BARI – Prosegue l’attività della Guardia Costiera regionale a tutela dell’ambiente e del demanio marittimo. Da inizio 2026, in Puglia sono stati eseguiti oltre 9.000 controlli, con 64 denunce, 26 sanzioni amministrative per circa 200mila euro e il sequestro di circa 60mila metri quadrati di aree interessate da illeciti ambientali e demaniali.

In provincia di Foggia i controlli hanno portato a diversi interventi significativi. In un cantiere nautico sono stati sequestrati 100 metri quadrati adibiti a deposito incontrollato di rifiuti pericolosi e non pericolosi, con denuncia del titolare e contestazione di violazioni ambientali.

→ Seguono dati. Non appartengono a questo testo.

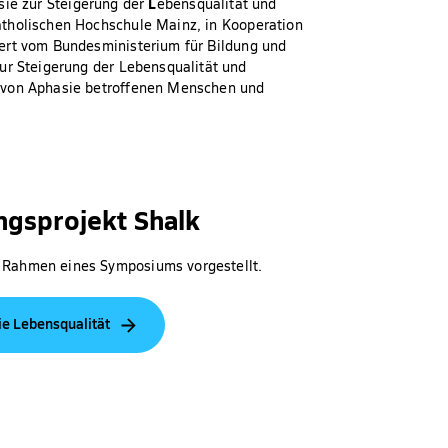
L
sie zur Steigerung der
ebensqualität und
atholischen Hochschule Mainz, in Kooperation
iert vom Bundesministerium für Bildung und
ur Steigerung der Lebensqualität und
t von Aphasie betroffenen Menschen und
ngsprojekt Shalk
 Rahmen eines Symposiums vorgestellt.
die Lebensqualität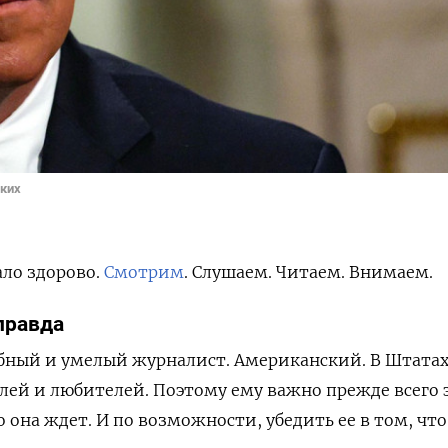
ских
ало здорово.
Смотрим
. Слушаем. Читаем. Внимаем.
правда
обный и умелый журналист. Американский. В Штата
лей и любителей. Поэтому ему важно прежде всего 
о она ждет. И по возможности, убедить ее в том, что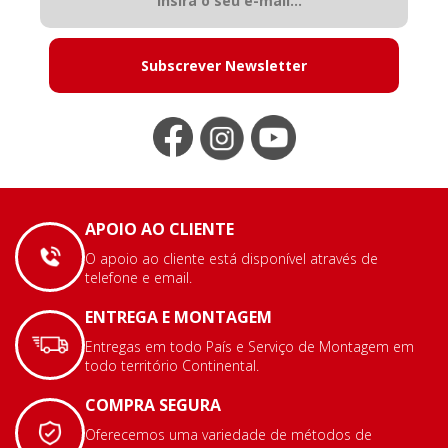
Subscrever Newsletter
APOIO AO CLIENTE
O apoio ao cliente está disponível através de
telefone e email.
ENTREGA E MONTAGEM
Entregas em todo País e Serviço de Montagem em
todo território Continental.
COMPRA SEGURA
Oferecemos uma variedade de métodos de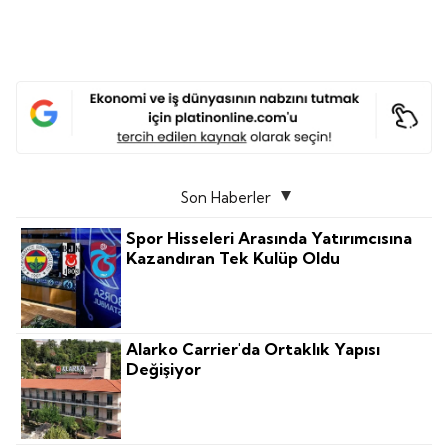
Son Haberler
Spor Hisseleri Arasında Yatırımcısına
Kazandıran Tek Kulüp Oldu
Alarko Carrier'da Ortaklık Yapısı
Değişiyor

A Manfredonia, durante un’ispezione a un depuratore comunale, sono stati riscontrati valori di azoto ammoniacale superiori ai limiti consentiti, con segnalazione alla Regione Puglia per i provvedimenti di competenza.

Nel territorio di Mattinata, la Guardia Costiera ha sequestrato un complesso immobiliare di circa 3.000 metri quadrati, realizzato in assenza o difformità delle autorizzazioni edilizie, paesaggistiche e demaniali, denunciando il proprietario.

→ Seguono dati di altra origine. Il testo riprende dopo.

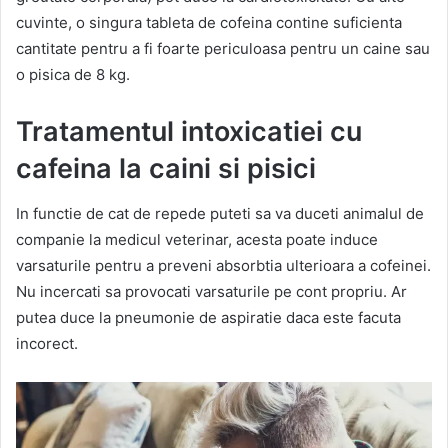
cuvinte, o singura tableta de cofeina contine suficienta
cantitate pentru a fi foarte periculoasa pentru un caine sau
o pisica de 8 kg.
Tratamentul intoxicatiei cu
cafeina la caini si pisici
In functie de cat de repede puteti sa va duceti animalul de
companie la medicul veterinar, acesta poate induce
varsaturile pentru a preveni absorbtia ulterioara a cofeinei.
Nu incercati sa provocati varsaturile pe cont propriu. Ar
putea duce la pneumonie de aspiratie daca este facuta
incorect.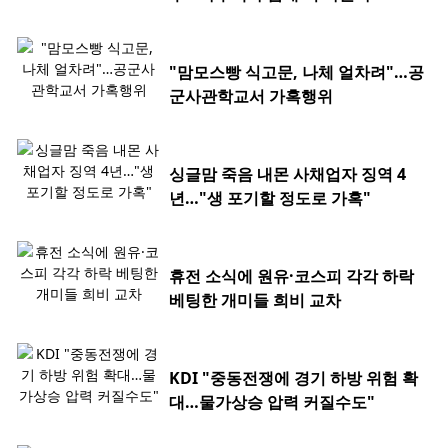
"맘모스빵 식고문, 나체 얼차려"…공
군사관학교서 가혹행위
싱글맘 죽음 내몬 사채업자 징역 4
년…"생 포기할 정도로 가혹"
휴전 소식에 원유·코스피 각각 하락
베팅한 개미들 희비 교차
KDI "중동전쟁에 경기 하방 위험 확
대…물가상승 압력 커질수도"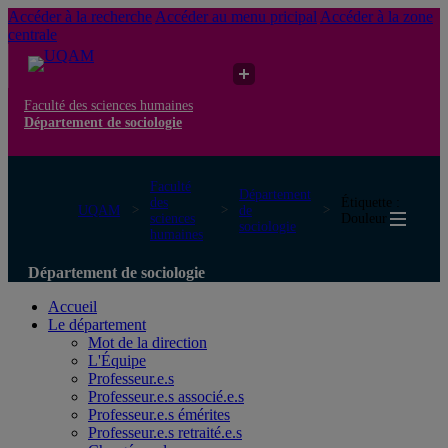
Accéder à la recherche
Accéder au menu pricipal
Accéder à la zone
centrale
Faculté des sciences humaines
Département de sociologie
Faculté
Département
des
Étiquette :
UQAM
de
sciences
Douleur
sociologie
humaines
Département de sociologie
Accueil
Le département
Mot de la direction
L'Équipe
Professeur.e.s
Professeur.e.s associé.e.s
Professeur.e.s émérites
Professeur.e.s retraité.e.s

Sempre a Manfredonia, è stata sequestrata un’area demaniale marittima di circa 26.500 metri quadrati, occupata abusivamente con opere in una zona sottoposta a numerosi vincoli ambientali e paesaggistici. Il sequestro è stato successivamente convalidato dall’autorità giudiziaria.

Le operazioni rientrano nelle campagne nazionali “Waste Chains” e “Clean Water 2”, coordinate dal Comando Generale della Guardia Costiera per il contrasto agli illeciti ambientali e la tutela del mare e del territorio.